Jueves 23 de marzo del 2006
(Recuerdos de viaje)
UNA JOYITA LLAMADA POTOSI
Por
Hernán Maldonado
Juan José Toro Montoya es el director de El Potosi, y tengo sospechas que también es uno de los principales reporteros, redactores, jefe de redacción e información y corrector de pruebas del principal diario de la Villa Imperial. Tuve la mala idea de visitarlo en su hora de cierre y la conversacion fluyó como sobre un vidrio, que se rompe, pero no se alarga.
Desde miles de kilómetros de distancia siempre quise conocer a Toro Montoya. Me gusta su manera de escribir y creo que hubiera disfrutado con este talentoso joven una noche de bohemia, como en mis viejos tiempos.
Llegué a Potosi para una visita de dos días, de paso al Salar, pero me quedé una semana enamorado de esta joyita boliviana en la que refresqué mis conocimientos históricos, renové mi fe cristiana en el portentoso convento de San Francisco donde todavía está intacto el dormitorio del padre José Zampa, pionero de los movimientos sociales en Bolivia. En su bella iglesia apenas pude mantener la vista en el Cristo de la Veracruz. Impresionante.
"En 1952 fue la última vez que sangró y sudó. Antes lo hacia cada vez que iba a producirse una gran tragedia en el país", explica la guía. Nos asegura que ahora "está encaneciendo" y le crecen los cabellos que le son cortados de cuando en cuando por los franciscanos.

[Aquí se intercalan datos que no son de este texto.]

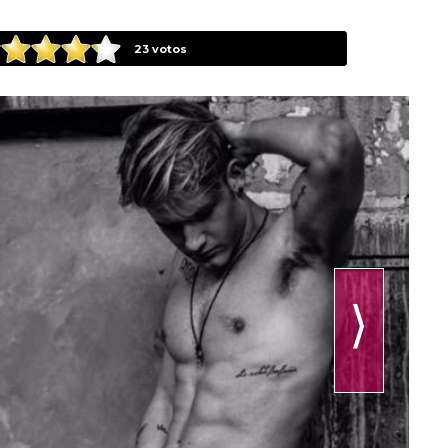
23
votos
⟩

Potosi, a las faldas del imponente Sumaj Orko, es la primera que conozco con su plaza principal inclinada. Algún despistado arruinó su hermosura construyendo edificios modernos en medio de inmuebles coloniales y republicanos.
En el teatro Modesto Omiste, de una exquisita arquitectura colonial, brillan Los Masis de Sucre y el coro de la Universidad de San Francisco Xavier. El paseo peatonal se llena todas las noches hasta las 10. Las callecitas coloniales serpetean por doquier. Felizmente a nadie se le ha ocurrido poner semáforos en el corazón potosino. Y ojalá prohibieran también el tránsito vehicular.
Un buen número de turistas son argentinos y chilenos. "La temporada europea comienza en mayo", dice la guía. La ciudad es limpiecita y sus pocos jardines bien cuidados. La gente piensa que el alcalde René Joaquino lo está haciendo bien. "Ojalá siga siendo sólo alcalde", dicen los que sospechan que el burgomaestre está mirando más arriba.
Hay mucho para ver y disfrutar en Potosi. El tiempo se acorta. Estuve casi una tarde en el convento de Santa Teresa y cuando salí me dio la impresión de haber estado sólo unos minutos. Hubiera querido ver con más detenimiento las obras pictoricas de célebres como Melchor Pérez de Holguin o tocar esas manzanas que todavia cuelgan del cuatricentenario árbol del primer patio del histórico inmueble.
Una experiencia singular es la entrada a la mina, otrora emporio de la riqueza argentífera boliviana. Casi doblados en dos recorremos un inacabable socavón. De cuando en cuando debemos apartarnos de unas precarias rieles enfangadas para dar paso a hombres que cargan mineral en un desvencijado y ruidoso carrito metálico.
Por sugerencia de la guía, a varios mineros les hemos traido coca, gaseosas y básicamente fulminantes y dinamita, de libre venta en los negocios cercanos. Nos mostraron cómo detonar la dinamita. La cooperativa está a 4.010 metros sobre el nivel del mar.
En el oscuro tunel encuentro un minero al que le doy una botella de refresco. Tiene apenas 14 años y el barro lo cubre de pies a cabeza. Es conmovedor. La guía nos muestra al "tio" y le rinde sus respetos encendiéndole un cigarrillo, dándole alcohol y bebiendo ella misma, y rociándole de coca el gigantesco pene. Nos explica el perenne idilio de la "Pachamama y el tio" y nos refiere de las creencias sincréticas de los mineros. Poco antes vimos una gruta con la Virgen María.
Hay tanto para ver y disfrutar en Potosi. Tan grande es la cordialidad de su gente que lo que menos que uno puede prometerse es volver.